(EXTRACTED MATERIAL)
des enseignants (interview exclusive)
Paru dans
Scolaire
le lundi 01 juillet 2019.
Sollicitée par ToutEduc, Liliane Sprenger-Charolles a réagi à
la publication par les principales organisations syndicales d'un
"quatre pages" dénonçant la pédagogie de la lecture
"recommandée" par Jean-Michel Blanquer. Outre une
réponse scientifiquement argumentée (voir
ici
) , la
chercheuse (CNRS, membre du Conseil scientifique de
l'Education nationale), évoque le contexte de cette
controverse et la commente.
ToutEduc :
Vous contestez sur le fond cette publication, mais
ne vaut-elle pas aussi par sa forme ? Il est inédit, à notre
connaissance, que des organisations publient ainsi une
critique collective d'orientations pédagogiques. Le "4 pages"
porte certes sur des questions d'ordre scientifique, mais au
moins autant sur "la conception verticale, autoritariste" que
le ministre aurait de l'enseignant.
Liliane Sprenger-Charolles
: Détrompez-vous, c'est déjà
(End EXTRACTED MATERIAL)
* **EXERCISE PROMPT**
Output the data exactly, so that every line matches the original.

* **SOLVED EXERCISE**
des enseignants (interview exclusive)
Paru dans
Scolaire
le lundi 01 juillet 2019.
Sollicitée par ToutEduc, Liliane Sprenger-Charolles a réagi à
la publication par les principales organisations syndicales d'un
"quatre pages" dénonçant la pédagogie de la lecture
"recommandée" par Jean-Michel Blanquer. Outre une
réponse scientifiquement argumentée (voir
ici
) , la
chercheuse (CNRS, membre du Conseil scientifique de
l'Education nationale), évoque le contexte de cette
controverse et la commente.
ToutEduc :
Vous contestez sur le fond cette publication, mais
ne vaut-elle pas aussi par sa forme ? Il est inédit, à notre
connaissance, que des organisations publient ainsi une
critique collective d'orientations pédagogiques. Le "4 pages"
porte certes sur des questions d'ordre scientifique, mais au
moins autant sur "la conception verticale, autoritariste" que
le ministre aurait de l'enseignant.
Liliane Sprenger-Charolles
: Détrompez-vous, c'est déjà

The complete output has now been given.